GIVEN DATA
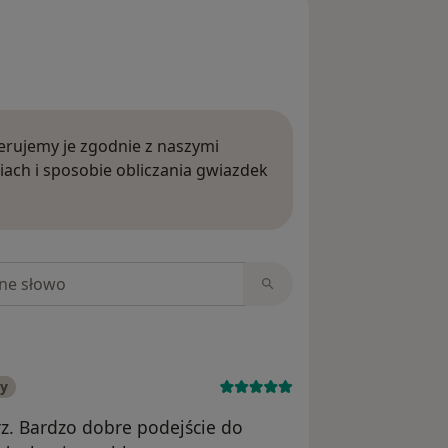
rujemy je zgodnie z naszymi
iach i sposobie obliczania gwiazdek
ięcej o opiniach
niach
ny
rz. Bardzo dobre podejście do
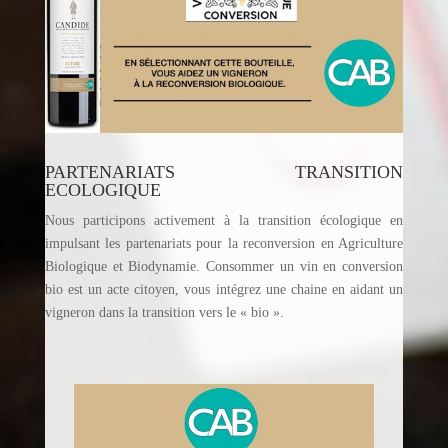
PARTENARIATS TRANSITION
ECOLOGIQUE
Nous participons activement à la transition écologique en
impulsant les partenariats pour la reconversion en Agriculture
Biologique et Biodynamie. Consommer un vin en conversion
bio est un acte citoyen, vous intégrez une chaine en aidant un
vigneron dans la transition vers le « bio ».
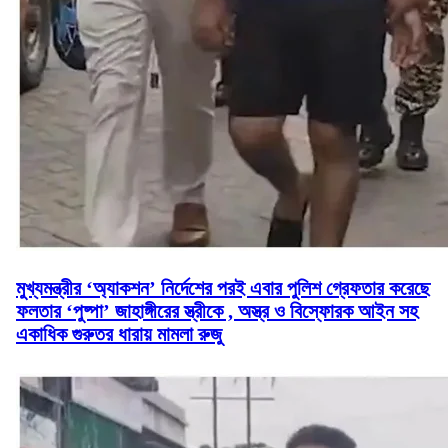
মুখ্যমন্ত্রীর ‘অ্যাকশন’ নির্দেশের পরই এবার পুলিশ গ্রেফতার করেছে
ফলতার ‘পুষ্পা’ জাহাঙ্গীরের স্ত্রীকে , অস্ত্র ও বিস্ফোরক আইন সহ
একাধিক গুরুতর ধারায় মামলা রুজু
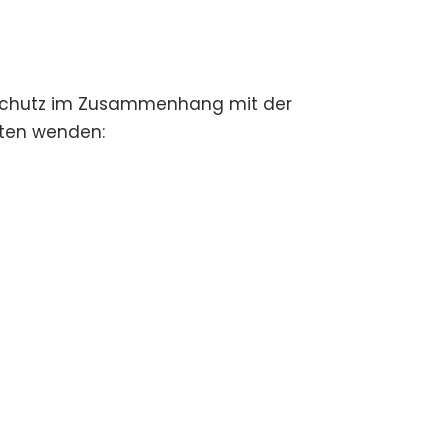
enschutz im Zusammenhang mit der
ten wenden:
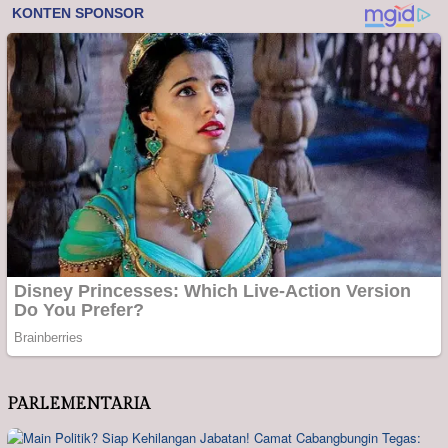
PARLEMENTARIA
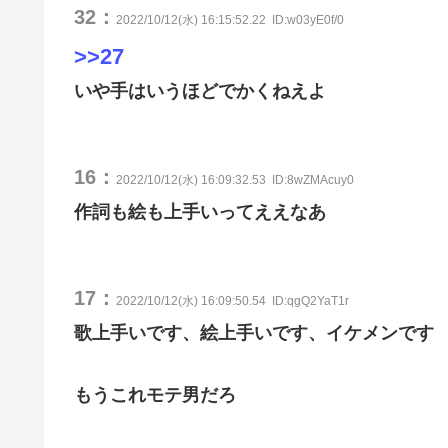
32：
2022/10/12(水) 16:15:52.22
ID:w03yE0f/0
>>27
いや手はいうほどでかくねえよ
16：
2022/10/12(水) 16:09:32.53
ID:8wZMAcuy0
作詞も絵も上手いってええなあ
17：
2022/10/12(水) 16:09:50.54
ID:qgQ2YaT1r
歌上手いです、絵上手いです、イケメンです
もうこれモテ男だろ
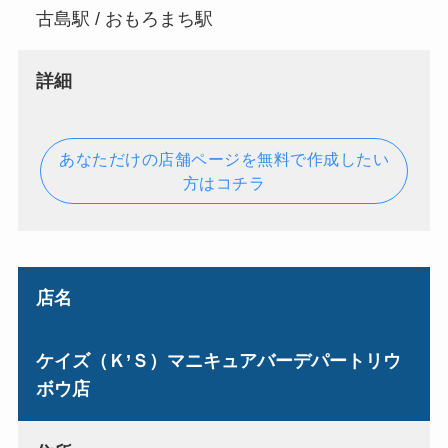
古島駅 / おもろまち駅
詳細
あなただけの店舗ページを無料で作成したい
方はコチラ
店名
ケイズ（Ｋ’Ｓ）マニキュアバーデパートリウ
ボウ店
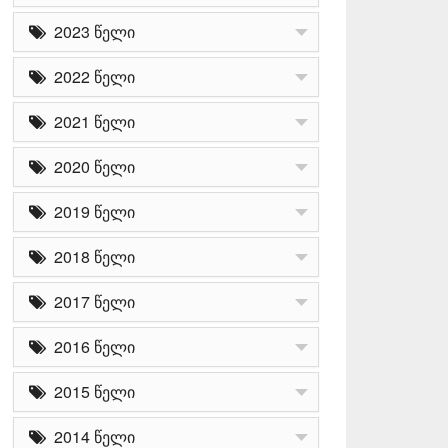
2023 წელი
2022 წელი
2021 წელი
2020 წელი
2019 წელი
2018 წელი
2017 წელი
2016 წელი
2015 წელი
2014 წელი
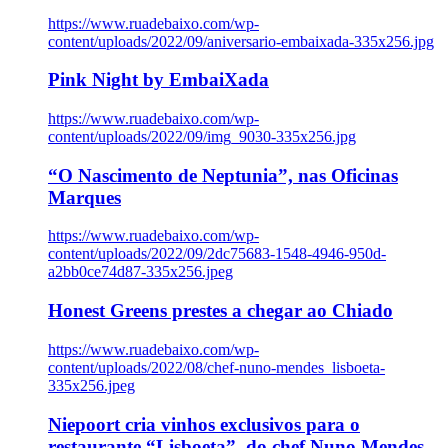
https://www.ruadebaixo.com/wp-
content/uploads/2022/09/aniversario-embaixada-335x256.jpg
Pink Night by EmbaiXada
https://www.ruadebaixo.com/wp-
content/uploads/2022/09/img_9030-335x256.jpg
“O Nascimento de Neptunia”, nas Oficinas
Marques
https://www.ruadebaixo.com/wp-
content/uploads/2022/09/2dc75683-1548-4946-950d-
a2bb0ce74d87-335x256.jpeg
Honest Greens prestes a chegar ao Chiado
https://www.ruadebaixo.com/wp-
content/uploads/2022/08/chef-nuno-mendes_lisboeta-
335x256.jpeg
Niepoort cria vinhos exclusivos para o
restaurante “Lisboeta”, do chef Nuno Mendes,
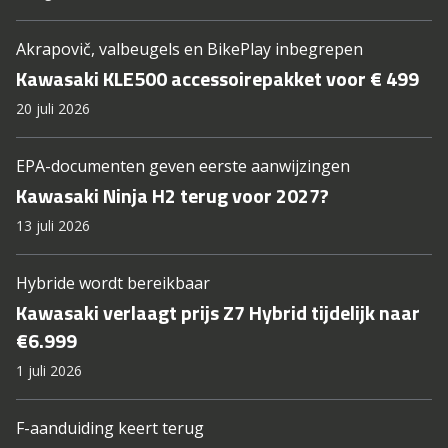
Akrapovič, valbeugels en BikePlay inbegrepen
Kawasaki KLE500 accessoirepakket voor € 499
20 juli 2026
EPA-documenten geven eerste aanwijzingen
Kawasaki Ninja H2 terug voor 2027?
13 juli 2026
Hybride wordt bereikbaar
Kawasaki verlaagt prijs Z7 Hybrid tijdelijk naar
€6.999
1 juli 2026
F-aanduiding keert terug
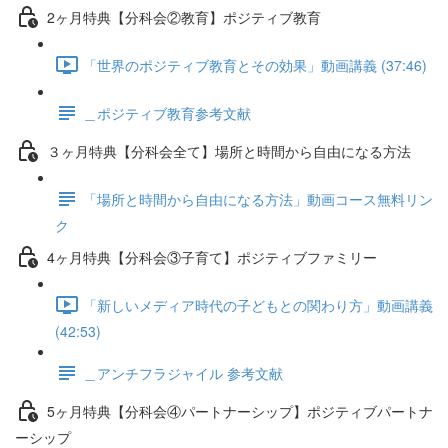
2ヶ月特典【分科会②教育】ポジティブ教育
「世界のポジティブ教育とその効果」動画講義 (37:46)
＿ポジティブ教育参考文献
３ヶ月特典【分科会全て】場所と時間から自由になる方法
「場所と時間から自由になる方法」動画コース無料リン
ク
4ヶ月特典【分科会③子育て】ポジティブファミリー
「新しいメディア時代の子どもとの関わり方」動画講義
(42:53)
＿アンチフラジャイル 参考文献
5ヶ月特典【分科会④パートナーシップ】ポジティブパートナ
ーシップ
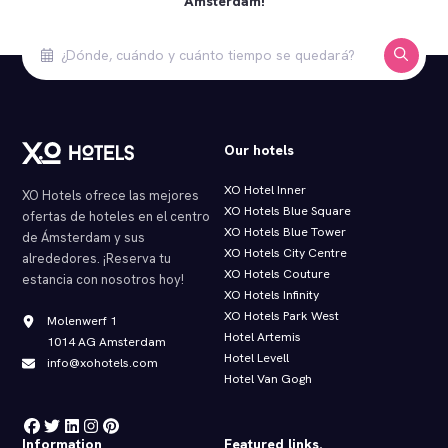
Ámsterdam!
Our hotels
XO Hotel Inner
XO Hotels ofrece las mejores
XO Hotels Blue Square
ofertas de hoteles en el centro
XO Hotels Blue Tower
de Ámsterdam y sus
XO Hotels City Centre
alrededores. ¡Reserva tu
XO Hotels Couture
estancia con nosotros hoy!
XO Hotels Infinity
XO Hotels Park West
Molenwerf 1
Hotel Artemis
1014 AG Amsterdam
Hotel Levell
info@xohotels.com
Hotel Van Gogh
Information
Featured links.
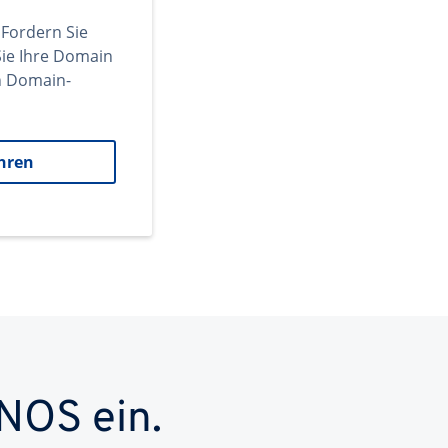
 Fordern Sie
ie Ihre Domain
en Domain-
hren
NOS ein.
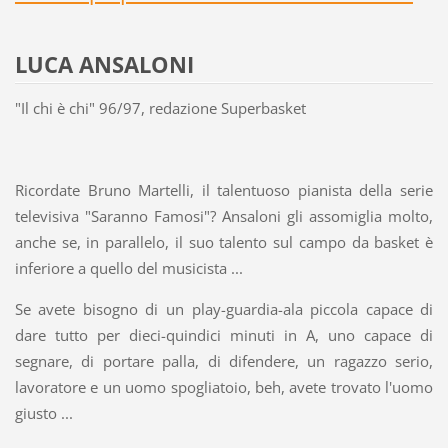
LUCA ANSALONI
"Il chi è chi" 96/97, redazione Superbasket
Ricordate Bruno Martelli, il talentuoso pianista della serie
televisiva "Saranno Famosi"? Ansaloni gli assomiglia molto,
anche se, in parallelo, il suo talento sul campo da basket è
inferiore a quello del musicista ...
Se avete bisogno di un play-guardia-ala piccola capace di
dare tutto per dieci-quindici minuti in A, uno capace di
segnare, di portare palla, di difendere, un ragazzo serio,
lavoratore e un uomo spogliatoio, beh, avete trovato l'uomo
giusto ...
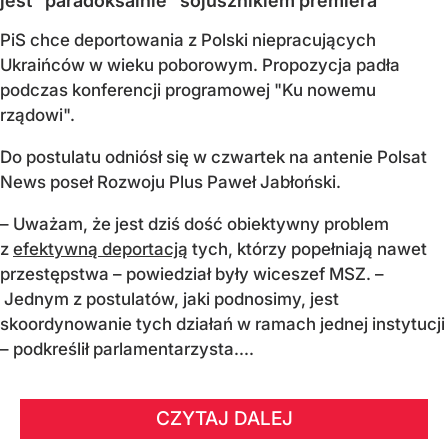
jest "paradoksalnie" sojusznikiem premiera
PiS chce deportowania z Polski niepracujących
Ukraińców w wieku poborowym. Propozycja padła
podczas konferencji programowej "Ku nowemu
rządowi".
Do postulatu odniósł się w czwartek na antenie Polsat
News poseł Rozwoju Plus Paweł Jabłoński.
– Uważam, że jest dziś dość obiektywny problem
z
efektywną deportacją
tych, którzy popełniają nawet
przestępstwa – powiedział były wiceszef MSZ. –
Jednym z postulatów, jaki podnosimy, jest
skoordynowanie tych działań w ramach jednej instytucji
– podkreślił parlamentarzysta....
CZYTAJ DALEJ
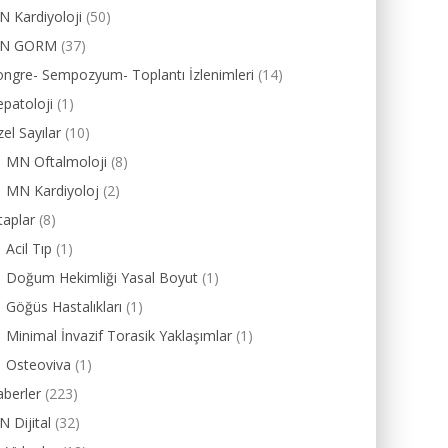
 Kardiyoloji
(50)
N GORM
(37)
ngre- Sempozyum- Toplantı İzlenimleri
(14)
patoloji
(1)
el Sayılar
(10)
MN Oftalmoloji
(8)
MN Kardiyoloj
(2)
taplar
(8)
Acil Tıp
(1)
Doğum Hekimliği Yasal Boyut
(1)
Göğüs Hastalıkları
(1)
Minimal İnvazif Torasik Yaklaşımlar
(1)
Osteoviva
(1)
berler
(223)
 Dijital
(32)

TASK DETAILS
In the records, which lines mention the word "jpeg"? Copy those lines.

TASK OUTPUT
a2bb0ce74d87-335x256.jpeg
335x256.jpeg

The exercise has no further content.